On Monday, a new plan for aid distribution was launched, run by a US and Israel-backed grouped named Gaza Humanitarian Foundation (GHF). That day the organisation issued a statement saying deliveries into Gaza had begun without specifying the number of trucks that entered the enclave.

Questions and controversy surrounds the GHF, which publicly launched earlier this year and is reportedly run by a group of American security contractors, ex-military officers, and individuals who worked in humanitarian aid.

Image of aid distribution centre near Rafah. Source: Israeli Military

It appears to have been set up to bypass the typical process of aid distribution done through the UN. Israel claims that the UN and its partners' aid is being diverted by Hamas, a claim the UN has said "doesn't hold up to scrutiny."

The UN and other international humanitarian groups have refused to work with the GHF saying the distribution hubs risk forcibly displacing Palestinians seeking aid.

Three of the GHF distribution centres are in southern Gaza - in areas the Israeli military has encouraged people to move to - there are currently none in Northern Gaza.

In a joint statement in recent days, 11 independent humanitarian organisations said the distribution programme was a "project led by politically-connected western security and military figures, coordinated in tandem with the Israeli government, and launched while the people of Gaza remain under total siege."

UNRWA for its part said on Thursday "We will not participate in any scheme that undermines neutrality, impartiality, or independence. Aid must not be weaponised."

Days before the distribution plan was launched, the GHF’s CEO Jake Wood - a former US Marine - announced his resignation citing ethical concerns over the distribution system.

"It is clear that it is not possible to implement this plan while also strictly adhering to the humanitarian principles of humanity, neutrality, impartiality, and independence, which I will not abandon," he said in a statement.

Safe Reach Solutions (SRS), a private US security contractor, is reportedly guarding the distribution hubs inside Gaza. Israeli investigative outlet Shomrim obtained internal documents allegedly showing that SRS will be conducting intelligence operations aimed at furthering Israeli military objectives.

SRS is supposed to process visual data, which it will then use to identify Hamas operatives and other armed individuals, the outlet reported.

The Israeli military released a video showing one of a distribution centre in Tel Sultan, west of Rafah. In the videos, rows of fences have been erected, with gates, near the where the aid looks to be set up.


At one of these centres on Tuesday, crowds of people came to get aid. A fence erected by the GHF, and the military contractors working for them, began to sag under the weight of the crowd. It soon collapsed and chaos ensued, as people rushed, panicked, to find aid parcels.

The UN human rights office, OHCHR, said that it had received information that at least 47 people had been injured. Israel says its troops nearby fired warning shots.
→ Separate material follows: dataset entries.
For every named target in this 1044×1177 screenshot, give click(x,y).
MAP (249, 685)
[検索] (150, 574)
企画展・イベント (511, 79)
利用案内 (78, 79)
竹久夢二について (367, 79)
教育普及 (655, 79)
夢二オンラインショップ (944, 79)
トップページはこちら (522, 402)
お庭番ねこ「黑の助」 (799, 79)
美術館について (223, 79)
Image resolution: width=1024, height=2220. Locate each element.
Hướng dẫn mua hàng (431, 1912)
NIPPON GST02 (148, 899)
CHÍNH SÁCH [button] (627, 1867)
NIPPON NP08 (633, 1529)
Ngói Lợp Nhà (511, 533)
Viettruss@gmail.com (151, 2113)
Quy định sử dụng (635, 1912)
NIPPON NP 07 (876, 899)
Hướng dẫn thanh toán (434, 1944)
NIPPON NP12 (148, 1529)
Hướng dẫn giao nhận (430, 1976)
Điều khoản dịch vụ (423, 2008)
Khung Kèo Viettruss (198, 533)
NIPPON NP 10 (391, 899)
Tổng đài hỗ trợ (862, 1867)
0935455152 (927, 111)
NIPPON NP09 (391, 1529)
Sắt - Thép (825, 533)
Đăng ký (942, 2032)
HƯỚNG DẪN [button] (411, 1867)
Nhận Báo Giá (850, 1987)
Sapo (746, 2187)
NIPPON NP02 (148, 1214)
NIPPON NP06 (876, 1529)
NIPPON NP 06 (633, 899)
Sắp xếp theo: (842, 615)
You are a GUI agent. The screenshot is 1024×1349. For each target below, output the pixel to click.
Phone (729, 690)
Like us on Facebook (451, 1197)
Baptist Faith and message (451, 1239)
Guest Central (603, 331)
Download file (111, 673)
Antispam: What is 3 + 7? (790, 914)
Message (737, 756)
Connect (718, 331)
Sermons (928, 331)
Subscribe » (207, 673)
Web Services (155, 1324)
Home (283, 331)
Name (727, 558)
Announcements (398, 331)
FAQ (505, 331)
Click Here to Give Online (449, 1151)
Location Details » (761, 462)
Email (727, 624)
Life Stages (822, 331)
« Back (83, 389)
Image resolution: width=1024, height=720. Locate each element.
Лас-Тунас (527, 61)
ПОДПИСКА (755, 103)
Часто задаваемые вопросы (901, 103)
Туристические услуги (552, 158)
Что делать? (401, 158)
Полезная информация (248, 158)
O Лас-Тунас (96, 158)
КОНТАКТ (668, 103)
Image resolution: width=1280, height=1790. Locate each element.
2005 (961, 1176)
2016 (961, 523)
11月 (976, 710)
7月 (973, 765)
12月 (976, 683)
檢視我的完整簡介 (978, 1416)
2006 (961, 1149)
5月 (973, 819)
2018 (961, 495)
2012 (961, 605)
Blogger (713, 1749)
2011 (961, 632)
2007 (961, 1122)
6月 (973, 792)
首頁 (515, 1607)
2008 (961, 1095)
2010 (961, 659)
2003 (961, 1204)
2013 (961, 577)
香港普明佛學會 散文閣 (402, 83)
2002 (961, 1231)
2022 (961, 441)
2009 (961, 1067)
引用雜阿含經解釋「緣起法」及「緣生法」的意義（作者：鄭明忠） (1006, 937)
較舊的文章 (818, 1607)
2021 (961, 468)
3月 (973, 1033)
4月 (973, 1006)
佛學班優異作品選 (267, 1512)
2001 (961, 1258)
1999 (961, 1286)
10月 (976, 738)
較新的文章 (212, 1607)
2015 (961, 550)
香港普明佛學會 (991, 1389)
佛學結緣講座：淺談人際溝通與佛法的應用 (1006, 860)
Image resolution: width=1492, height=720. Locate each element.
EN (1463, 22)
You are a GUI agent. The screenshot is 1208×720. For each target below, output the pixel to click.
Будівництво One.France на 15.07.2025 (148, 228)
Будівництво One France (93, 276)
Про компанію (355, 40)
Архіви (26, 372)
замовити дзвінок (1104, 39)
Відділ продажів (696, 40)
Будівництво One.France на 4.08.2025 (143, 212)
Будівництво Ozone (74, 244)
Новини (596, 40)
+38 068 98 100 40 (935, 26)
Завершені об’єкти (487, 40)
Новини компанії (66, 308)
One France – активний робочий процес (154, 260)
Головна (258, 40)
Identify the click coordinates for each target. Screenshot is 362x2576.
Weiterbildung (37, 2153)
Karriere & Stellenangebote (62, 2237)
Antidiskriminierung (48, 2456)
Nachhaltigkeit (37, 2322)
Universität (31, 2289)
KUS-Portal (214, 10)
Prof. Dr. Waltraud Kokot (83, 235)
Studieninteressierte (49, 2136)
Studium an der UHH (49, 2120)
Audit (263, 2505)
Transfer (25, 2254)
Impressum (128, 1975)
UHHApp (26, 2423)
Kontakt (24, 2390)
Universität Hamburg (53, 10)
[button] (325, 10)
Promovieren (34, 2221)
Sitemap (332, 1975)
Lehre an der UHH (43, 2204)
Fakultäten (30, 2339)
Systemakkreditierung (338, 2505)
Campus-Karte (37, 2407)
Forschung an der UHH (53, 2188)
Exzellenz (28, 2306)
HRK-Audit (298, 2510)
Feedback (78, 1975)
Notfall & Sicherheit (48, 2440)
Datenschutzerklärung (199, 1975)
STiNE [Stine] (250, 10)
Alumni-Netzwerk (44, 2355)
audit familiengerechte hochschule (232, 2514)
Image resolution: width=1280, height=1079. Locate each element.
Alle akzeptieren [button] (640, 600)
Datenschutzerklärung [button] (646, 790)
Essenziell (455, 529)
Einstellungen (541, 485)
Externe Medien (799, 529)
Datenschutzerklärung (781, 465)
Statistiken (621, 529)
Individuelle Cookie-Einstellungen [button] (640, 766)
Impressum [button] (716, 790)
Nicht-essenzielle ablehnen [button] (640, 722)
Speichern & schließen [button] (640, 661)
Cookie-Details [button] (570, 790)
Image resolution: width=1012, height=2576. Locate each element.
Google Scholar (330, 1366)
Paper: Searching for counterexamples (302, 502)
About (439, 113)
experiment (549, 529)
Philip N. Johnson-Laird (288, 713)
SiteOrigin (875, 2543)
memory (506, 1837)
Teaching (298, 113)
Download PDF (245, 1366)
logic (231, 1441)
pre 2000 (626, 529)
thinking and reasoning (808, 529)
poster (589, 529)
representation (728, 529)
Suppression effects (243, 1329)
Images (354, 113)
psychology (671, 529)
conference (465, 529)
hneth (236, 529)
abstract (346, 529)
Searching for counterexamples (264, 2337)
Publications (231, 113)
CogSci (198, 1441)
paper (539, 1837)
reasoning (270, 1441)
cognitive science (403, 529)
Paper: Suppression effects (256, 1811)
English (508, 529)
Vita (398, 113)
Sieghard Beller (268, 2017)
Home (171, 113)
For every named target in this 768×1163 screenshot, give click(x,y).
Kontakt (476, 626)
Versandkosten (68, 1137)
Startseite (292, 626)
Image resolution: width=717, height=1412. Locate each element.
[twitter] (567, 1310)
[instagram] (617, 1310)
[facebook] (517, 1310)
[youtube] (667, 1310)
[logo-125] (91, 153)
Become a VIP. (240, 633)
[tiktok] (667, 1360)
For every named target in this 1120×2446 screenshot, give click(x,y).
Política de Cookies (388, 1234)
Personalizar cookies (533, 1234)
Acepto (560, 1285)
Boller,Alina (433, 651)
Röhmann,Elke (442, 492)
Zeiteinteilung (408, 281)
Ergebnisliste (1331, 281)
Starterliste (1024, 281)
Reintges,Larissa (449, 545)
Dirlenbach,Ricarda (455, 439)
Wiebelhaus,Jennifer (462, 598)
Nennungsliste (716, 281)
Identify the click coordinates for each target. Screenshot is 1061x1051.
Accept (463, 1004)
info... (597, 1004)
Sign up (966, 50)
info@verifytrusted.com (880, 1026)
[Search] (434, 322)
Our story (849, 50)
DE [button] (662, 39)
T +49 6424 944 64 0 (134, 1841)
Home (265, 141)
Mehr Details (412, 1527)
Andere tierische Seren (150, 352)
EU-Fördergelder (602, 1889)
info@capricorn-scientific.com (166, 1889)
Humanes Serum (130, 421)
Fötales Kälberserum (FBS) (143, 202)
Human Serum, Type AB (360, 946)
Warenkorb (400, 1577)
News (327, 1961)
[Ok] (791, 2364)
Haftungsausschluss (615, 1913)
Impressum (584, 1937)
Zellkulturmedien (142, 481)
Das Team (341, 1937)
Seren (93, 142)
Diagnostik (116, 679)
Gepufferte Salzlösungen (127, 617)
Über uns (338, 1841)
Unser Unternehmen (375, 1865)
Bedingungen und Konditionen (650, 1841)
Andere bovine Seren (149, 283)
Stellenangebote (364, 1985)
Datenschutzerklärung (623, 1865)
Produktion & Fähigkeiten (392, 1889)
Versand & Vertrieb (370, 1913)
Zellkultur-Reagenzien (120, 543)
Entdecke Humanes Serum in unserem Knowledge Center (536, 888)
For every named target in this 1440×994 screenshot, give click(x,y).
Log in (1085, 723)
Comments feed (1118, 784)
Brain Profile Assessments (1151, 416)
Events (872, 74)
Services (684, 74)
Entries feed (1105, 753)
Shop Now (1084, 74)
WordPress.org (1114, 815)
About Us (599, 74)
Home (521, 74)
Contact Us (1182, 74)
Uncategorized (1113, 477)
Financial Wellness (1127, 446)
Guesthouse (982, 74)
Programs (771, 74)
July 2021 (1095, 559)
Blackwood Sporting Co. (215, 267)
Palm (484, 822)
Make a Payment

Asked about the scenes at the distribution locations on Tuesday, the US State Department spokesperson Tammy Bruce said "approximately 8,000 food boxes have been distributed so far. Each box feeds 5.5 people for three and a half days, totaling 462,000 meals."


Crowds descend on aid distribution point near Rafah. Video: EBU via @yousef_alyan_8


On the shots fired that day, she said "The bottom line is the real story here is that the aid is moving through. And in that kind of an environment it's not surprising that there might be a few issues involved, but the good news is, is that those seeking to get aid to the people of Gaza, which is not Hamas, have succeeded."

Commenting on GHF and incidents at the distribution location, Jonathan Whittall, the UN’s Head of Humanitarian Affairs for the Occupied Palestinian Territory, said the new aid programme promotes "engineered scarcity."

He added that it was: "A system where those Palestinians who can reach militarised distribution hubs may receive rations… Knowingly designing a plan that falls short of minimum obligations under international law is essentially an admission of guilt."

"Nowhere is safe. People are being starved and then drip-fed in the most undignified way possible," he added.